> [Exercise goal]: Collect each line of the records containing the string "axis".

> [Data for this task]:
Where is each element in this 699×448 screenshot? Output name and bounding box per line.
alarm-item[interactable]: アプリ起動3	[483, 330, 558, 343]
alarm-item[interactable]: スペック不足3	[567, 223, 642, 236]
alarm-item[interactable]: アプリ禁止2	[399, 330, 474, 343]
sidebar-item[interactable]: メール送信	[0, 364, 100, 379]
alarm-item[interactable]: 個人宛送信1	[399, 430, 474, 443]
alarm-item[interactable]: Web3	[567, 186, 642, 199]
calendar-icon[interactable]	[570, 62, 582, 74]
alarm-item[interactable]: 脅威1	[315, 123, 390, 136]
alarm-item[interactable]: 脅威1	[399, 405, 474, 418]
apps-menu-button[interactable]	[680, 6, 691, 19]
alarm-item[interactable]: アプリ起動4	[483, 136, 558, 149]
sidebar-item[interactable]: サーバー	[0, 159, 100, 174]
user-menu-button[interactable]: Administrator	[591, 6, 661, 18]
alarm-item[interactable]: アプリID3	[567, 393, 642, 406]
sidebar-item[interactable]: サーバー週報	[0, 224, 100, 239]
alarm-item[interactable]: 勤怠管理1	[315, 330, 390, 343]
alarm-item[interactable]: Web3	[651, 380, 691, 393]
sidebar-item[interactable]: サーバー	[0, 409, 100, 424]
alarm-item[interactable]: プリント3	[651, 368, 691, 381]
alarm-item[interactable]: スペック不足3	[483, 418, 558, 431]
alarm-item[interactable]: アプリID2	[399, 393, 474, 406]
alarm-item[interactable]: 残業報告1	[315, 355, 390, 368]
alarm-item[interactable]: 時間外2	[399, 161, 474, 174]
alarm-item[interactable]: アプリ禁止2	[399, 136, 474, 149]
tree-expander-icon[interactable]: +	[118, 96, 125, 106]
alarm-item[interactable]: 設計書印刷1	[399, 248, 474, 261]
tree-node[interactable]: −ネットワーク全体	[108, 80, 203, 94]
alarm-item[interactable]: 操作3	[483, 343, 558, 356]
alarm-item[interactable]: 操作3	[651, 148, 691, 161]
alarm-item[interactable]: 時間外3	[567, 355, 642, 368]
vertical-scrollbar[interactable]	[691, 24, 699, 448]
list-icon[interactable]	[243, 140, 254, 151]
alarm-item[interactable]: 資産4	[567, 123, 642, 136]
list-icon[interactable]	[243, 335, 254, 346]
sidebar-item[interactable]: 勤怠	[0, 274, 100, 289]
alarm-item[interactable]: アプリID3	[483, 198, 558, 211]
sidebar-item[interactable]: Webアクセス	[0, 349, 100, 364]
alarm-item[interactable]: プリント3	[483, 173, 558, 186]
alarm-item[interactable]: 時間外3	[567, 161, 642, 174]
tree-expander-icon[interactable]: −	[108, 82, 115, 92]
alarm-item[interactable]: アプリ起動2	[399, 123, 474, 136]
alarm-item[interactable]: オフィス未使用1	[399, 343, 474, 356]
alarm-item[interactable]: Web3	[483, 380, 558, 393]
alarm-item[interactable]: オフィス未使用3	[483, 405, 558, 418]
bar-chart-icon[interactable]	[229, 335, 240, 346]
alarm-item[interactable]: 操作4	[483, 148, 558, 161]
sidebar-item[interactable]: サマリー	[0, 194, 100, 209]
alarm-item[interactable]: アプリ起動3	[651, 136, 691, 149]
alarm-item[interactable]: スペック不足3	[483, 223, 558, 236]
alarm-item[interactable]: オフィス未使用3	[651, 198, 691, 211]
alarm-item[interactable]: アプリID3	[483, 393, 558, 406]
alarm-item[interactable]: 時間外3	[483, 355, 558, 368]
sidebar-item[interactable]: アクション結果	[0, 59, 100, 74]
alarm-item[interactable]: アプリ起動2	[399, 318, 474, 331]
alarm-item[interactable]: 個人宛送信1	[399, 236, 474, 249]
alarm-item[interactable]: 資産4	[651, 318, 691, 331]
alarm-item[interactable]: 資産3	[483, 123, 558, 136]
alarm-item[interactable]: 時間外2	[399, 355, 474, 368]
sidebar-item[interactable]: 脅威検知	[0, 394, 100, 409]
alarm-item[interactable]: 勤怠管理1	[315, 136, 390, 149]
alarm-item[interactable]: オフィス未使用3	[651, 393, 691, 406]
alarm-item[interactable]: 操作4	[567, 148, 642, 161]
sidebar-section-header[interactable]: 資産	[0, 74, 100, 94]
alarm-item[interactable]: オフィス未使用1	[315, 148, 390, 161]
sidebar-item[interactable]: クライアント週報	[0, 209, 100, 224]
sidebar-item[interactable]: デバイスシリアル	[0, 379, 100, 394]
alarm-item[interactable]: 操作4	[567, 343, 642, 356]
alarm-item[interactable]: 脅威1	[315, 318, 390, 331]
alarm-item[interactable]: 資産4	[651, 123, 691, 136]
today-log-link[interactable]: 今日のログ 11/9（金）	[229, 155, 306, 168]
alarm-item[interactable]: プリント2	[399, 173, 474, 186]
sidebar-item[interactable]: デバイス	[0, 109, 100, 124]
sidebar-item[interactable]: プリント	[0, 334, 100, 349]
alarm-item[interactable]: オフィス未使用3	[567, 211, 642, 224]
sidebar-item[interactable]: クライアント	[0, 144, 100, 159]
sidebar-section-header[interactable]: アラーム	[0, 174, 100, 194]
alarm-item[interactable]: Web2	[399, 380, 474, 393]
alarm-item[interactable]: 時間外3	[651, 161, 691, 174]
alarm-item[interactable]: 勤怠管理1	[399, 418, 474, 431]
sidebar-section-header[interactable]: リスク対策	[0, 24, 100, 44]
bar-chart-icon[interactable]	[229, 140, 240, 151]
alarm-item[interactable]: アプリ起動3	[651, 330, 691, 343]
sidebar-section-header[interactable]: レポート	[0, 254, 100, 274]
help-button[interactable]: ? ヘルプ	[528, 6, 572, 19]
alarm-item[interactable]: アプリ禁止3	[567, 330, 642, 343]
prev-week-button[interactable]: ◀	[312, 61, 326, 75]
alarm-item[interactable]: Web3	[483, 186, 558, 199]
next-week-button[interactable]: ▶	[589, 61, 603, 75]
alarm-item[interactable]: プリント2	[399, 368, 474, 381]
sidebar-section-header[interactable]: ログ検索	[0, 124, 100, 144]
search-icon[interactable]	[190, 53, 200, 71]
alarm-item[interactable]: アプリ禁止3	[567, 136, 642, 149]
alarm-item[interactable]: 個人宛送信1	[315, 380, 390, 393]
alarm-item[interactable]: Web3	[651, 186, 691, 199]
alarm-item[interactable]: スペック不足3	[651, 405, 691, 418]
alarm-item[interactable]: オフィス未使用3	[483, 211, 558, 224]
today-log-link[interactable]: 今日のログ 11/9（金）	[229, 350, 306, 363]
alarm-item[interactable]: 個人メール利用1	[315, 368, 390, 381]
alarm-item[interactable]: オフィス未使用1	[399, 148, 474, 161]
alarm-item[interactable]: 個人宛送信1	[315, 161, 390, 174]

==

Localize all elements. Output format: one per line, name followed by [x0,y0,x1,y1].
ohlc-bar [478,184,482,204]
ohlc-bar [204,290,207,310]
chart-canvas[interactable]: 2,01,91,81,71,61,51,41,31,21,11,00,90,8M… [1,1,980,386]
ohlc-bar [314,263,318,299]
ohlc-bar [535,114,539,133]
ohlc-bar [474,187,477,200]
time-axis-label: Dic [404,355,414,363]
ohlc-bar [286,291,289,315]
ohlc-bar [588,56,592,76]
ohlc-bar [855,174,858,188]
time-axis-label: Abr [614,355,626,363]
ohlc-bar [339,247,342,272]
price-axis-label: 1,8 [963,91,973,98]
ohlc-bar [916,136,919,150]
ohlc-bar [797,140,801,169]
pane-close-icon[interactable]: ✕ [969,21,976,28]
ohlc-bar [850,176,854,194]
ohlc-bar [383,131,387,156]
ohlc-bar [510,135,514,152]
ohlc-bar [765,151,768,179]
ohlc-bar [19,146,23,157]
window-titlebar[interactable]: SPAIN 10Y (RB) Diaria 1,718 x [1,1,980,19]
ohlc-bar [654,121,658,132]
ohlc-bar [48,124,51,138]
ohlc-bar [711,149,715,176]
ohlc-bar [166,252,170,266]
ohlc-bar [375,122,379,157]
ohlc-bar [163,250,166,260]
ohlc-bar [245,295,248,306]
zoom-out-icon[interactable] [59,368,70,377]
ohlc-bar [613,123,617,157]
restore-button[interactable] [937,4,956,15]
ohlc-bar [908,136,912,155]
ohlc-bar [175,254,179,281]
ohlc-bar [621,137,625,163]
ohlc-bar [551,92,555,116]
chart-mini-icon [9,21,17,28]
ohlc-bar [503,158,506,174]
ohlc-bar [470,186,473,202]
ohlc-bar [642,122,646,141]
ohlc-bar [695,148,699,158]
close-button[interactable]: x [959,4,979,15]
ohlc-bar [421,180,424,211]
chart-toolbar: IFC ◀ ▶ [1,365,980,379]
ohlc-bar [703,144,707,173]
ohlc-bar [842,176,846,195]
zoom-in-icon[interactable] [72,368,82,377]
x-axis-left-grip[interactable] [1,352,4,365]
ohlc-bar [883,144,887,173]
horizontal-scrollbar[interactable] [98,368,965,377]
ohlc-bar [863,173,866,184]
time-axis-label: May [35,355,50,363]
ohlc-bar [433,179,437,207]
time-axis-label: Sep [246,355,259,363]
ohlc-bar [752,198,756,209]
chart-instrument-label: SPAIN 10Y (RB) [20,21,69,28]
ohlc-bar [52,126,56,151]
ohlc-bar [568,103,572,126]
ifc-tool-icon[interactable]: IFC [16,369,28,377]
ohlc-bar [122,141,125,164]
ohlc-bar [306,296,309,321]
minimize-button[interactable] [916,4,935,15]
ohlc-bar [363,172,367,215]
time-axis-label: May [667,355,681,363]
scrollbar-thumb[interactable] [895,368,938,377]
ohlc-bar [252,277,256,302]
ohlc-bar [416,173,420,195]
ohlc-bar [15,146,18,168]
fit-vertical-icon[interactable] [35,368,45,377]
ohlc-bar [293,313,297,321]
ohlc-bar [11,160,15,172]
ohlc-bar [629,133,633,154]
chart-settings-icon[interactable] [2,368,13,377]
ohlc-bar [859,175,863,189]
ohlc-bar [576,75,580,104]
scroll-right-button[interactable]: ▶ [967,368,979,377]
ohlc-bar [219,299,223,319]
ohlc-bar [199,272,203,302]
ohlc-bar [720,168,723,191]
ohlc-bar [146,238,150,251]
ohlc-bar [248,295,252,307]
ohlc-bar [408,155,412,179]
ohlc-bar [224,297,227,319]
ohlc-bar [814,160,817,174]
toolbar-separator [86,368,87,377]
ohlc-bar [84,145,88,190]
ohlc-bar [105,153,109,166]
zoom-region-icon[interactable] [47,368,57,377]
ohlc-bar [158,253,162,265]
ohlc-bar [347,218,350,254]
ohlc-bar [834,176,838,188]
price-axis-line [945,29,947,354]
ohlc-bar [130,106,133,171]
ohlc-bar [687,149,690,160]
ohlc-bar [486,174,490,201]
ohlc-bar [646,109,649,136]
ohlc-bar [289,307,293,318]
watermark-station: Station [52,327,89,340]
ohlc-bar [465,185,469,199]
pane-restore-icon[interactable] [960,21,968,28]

> [Answer below]:
time-axis-label: Dic [404,355,414,363]
time-axis-label: Abr [614,355,626,363]
price-axis-label: 1,8 [963,91,973,98]
x-axis-left-grip[interactable] [1,352,4,365]
time-axis-label: May [35,355,50,363]
time-axis-label: Sep [246,355,259,363]
time-axis-label: May [667,355,681,363]
price-axis-line [945,29,947,354]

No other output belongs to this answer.